Cerita sedikit tentang pengalaman saya, domisili saya di Palembang tepatnya di Jl. Demang Lebar Daun. Pada tahun sekitar 2020/2021, saat itu kota saya mengalami bencana asap yang disebabkan karena kebakaran lahan gambut di beberapa titik di Sumatera Selatan. Pada saat itu saya punya adik sepupu usia 2 tahun yang tidak berhenti menghisap Sybicort setiap pagi. Karena dosis obat tersebut cukup tinggi, akhirnya nenek saya memutuskan untuk membawanya kerumah sakit agar di kasih semacam pengobatan uap untuk menghilangkan sesak nafasnya. Pengobatan itu, sayangnya tidak ditanggung oleh BPJS beserta dengan biaya obat resep yang diberikan. Di sini saya mulai menyadari bahwa isu lingkungan yang berdampak pada kesehatan bukan merupakan tanggung jawab dari pemerintah apalagi dari "pelaku" yang berbuat.
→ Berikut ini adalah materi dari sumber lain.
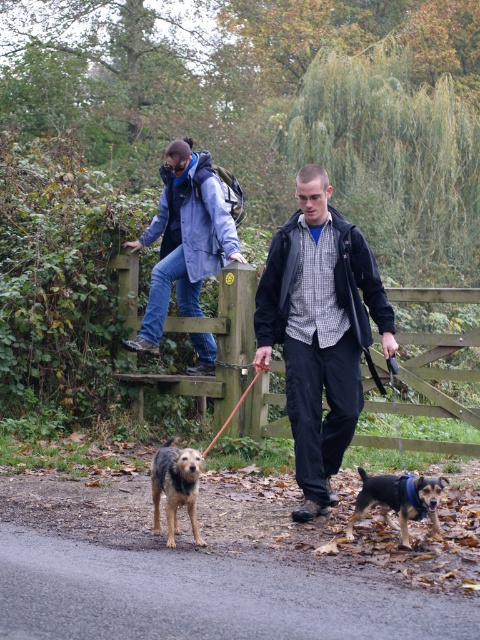 Question: Can you confirm if brown dirt path at lower center is thinner than blue denim jacket at upper center?

Choices:
 (A) yes
 (B) no

Answer: (B)

Question: Can you confirm if brown dirt path at lower center is positioned to the left of matte black jacket at center?

Choices:
 (A) yes
 (B) no

Answer: (A)

Question: Which point is farther to the camera?

Choices:
 (A) matte black jacket at center
 (B) red nylon leash at center

Answer: (B)

Question: Which point is closer to the camera taking this photo?

Choices:
 (A) click(x=169, y=461)
 (B) click(x=368, y=337)
 (C) click(x=201, y=358)

Answer: (A)

Question: Which point is closer to the camera?

Choices:
 (A) (348, 394)
 (B) (195, 534)

Answer: (B)

Question: Can you confirm if blue denim jacket at upper center is thinner than brown fur dog at lower center?

Choices:
 (A) no
 (B) yes

Answer: (A)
Bisa saya bilang TIDAK BERTANGGUNG JAWAB SAMA SEKALI!  


Saya membaca buku Ecofeminism dari Vandana Shiva dan Maria Mies.  Mengutip dari essay yang ditulis oleh Maria menyoal perempuan sebagai penggerak dalam teori dan metodologi jenis baru yaitu Studi Perempuan, ia menjelaskan bahwa "Dalam realitasnya, ilmu pengetahuan sekarang ini menyediakan instrumen-instrumen paling penting bagi munculnya penindasan dan eksploitasi terhadap perempuan dalam kaitannya terhadap kondisi biologis dan reaksi seksual yang terdapat dalam ilmu psikologi, pendidikan, dan sebagainya" 

Penjelasan tersebut sangat dekat mengenai pengalaman pendidikan kita yang menilai bahwa tubuh perempuan adalah alat reproduksi yang bebas saja dijarah dan dieksploitasi. Apalagi dalam perspektif teologis. 
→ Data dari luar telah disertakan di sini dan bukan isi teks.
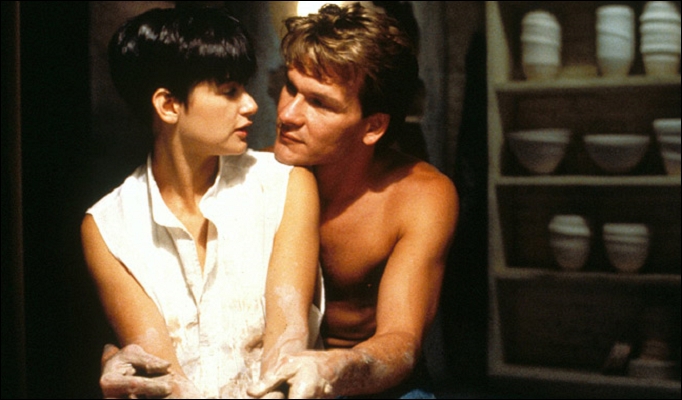 You are a GUI agent. You are given a task and a screenshot of the screen. Output one action in this format:
    pyautogui.click(x=<x>, y=<y>)
    Task: Click on the bowl
    
    Given the screenshot: What is the action you would take?
    pyautogui.click(x=629, y=162), pyautogui.click(x=542, y=159) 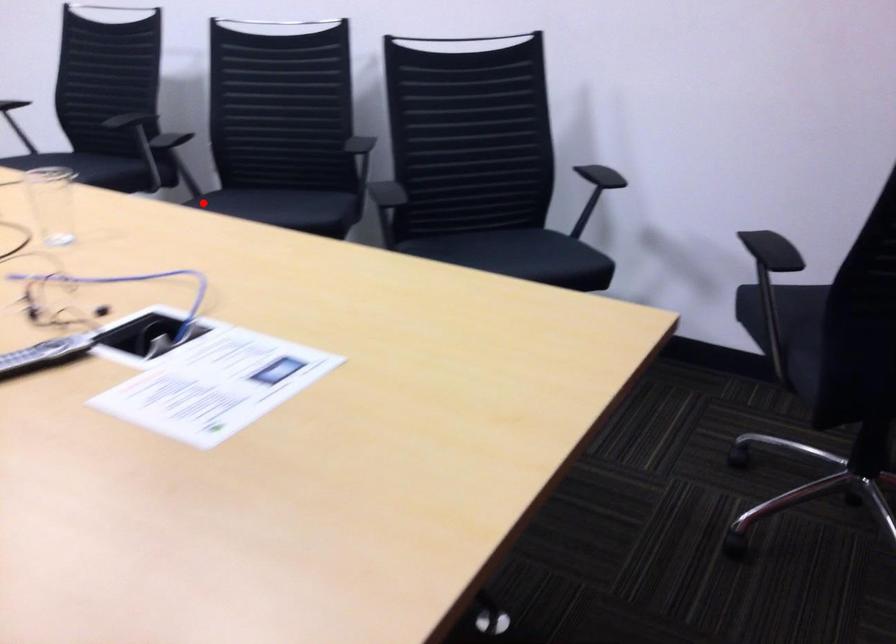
Alam, dalam hal ini sering sekali diandaikan sebagai tubuh perempuan. Misalnya, "Perempuan adalah bumi bagi kehidupan". Hal ini bukanlah suatu kebanggaan bagi perempuan karena pada maknanya, ditemukan bahwa perempuan sebagai bumi adalah yang banyak menghasilkan sumber daya, maka dapat pula dieksploitasi dan dijajah terus menerus. Hal itu yang menyadarkan saya bahwa ternyata perempuan dan alam adalah satu komponen yang dalam waktu ke waktu, masa ke masa, terus mendapatkan ketidakadilan. 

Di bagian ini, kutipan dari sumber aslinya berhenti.